§ Work instruction:
Reproduce the listing that follows character for character, excluding its pictures.

-- -- --

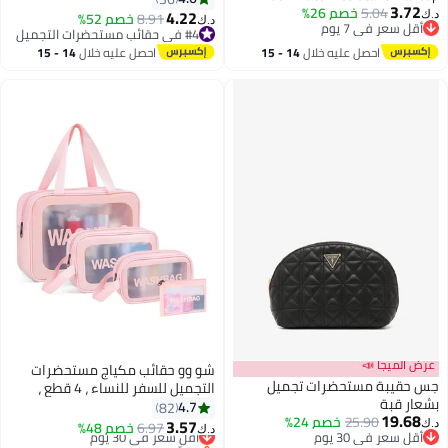
3.72
5.04
خصم 26%
Cosmetic Bag Travel Organizer for
الكبيرة حقيبة السفر حقيبة غسيل
4.22
8.91
خصم 52%
د.ك‏
د.ك‏
2
أقل سعر في 7 يوم
Accessories
مقاومة للماء مع خطاف
#4 في حقائب مستحضرات التجميل
أقل سعر في 7 يوم
#4 في حقائب مستحضرات التجميل
احصل عليه خلال
14 - 15
احصل عليه خلال
14 - 15
اغسطس
اغسطس
عرض الميجا 📣
شو وو حقائب مكياج مستحضرات
جس حقيبة مستحضرات تجميل
التجميل للسفر للنساء ، 4 قطع ،
بشعار قبة
حقائب مكياج شفافة للسفر بأحجام
4.7
82
19.68
25.90
خصم 24%
مختلفة مع مقبض ، سعة كبيرة ،
3.57
6.97
أقل سعر في 30 يوم
خصم 48%
د.ك‏
د.ك‏
أقل سعر في 30 يوم
حقائب مستحضرات تجميل شفافة
بتخلّص بسرعة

-- -- --

§ Answer to the problem:
3.72
5.04
خصم 26%
Cosmetic Bag Travel Organizer for
الكبيرة حقيبة السفر حقيبة غسيل
4.22
8.91
خصم 52%
د.ك‏
د.ك‏
2
أقل سعر في 7 يوم
Accessories
مقاومة للماء مع خطاف
#4 في حقائب مستحضرات التجميل
أقل سعر في 7 يوم
#4 في حقائب مستحضرات التجميل
احصل عليه خلال
14 - 15
احصل عليه خلال
14 - 15
اغسطس
اغسطس
عرض الميجا 📣
شو وو حقائب مكياج مستحضرات
جس حقيبة مستحضرات تجميل
التجميل للسفر للنساء ، 4 قطع ،
بشعار قبة
حقائب مكياج شفافة للسفر بأحجام
4.7
82
19.68
25.90
خصم 24%
مختلفة مع مقبض ، سعة كبيرة ،
3.57
6.97
أقل سعر في 30 يوم
خصم 48%
د.ك‏
د.ك‏
أقل سعر في 30 يوم
حقائب مستحضرات تجميل شفافة
بتخلّص بسرعة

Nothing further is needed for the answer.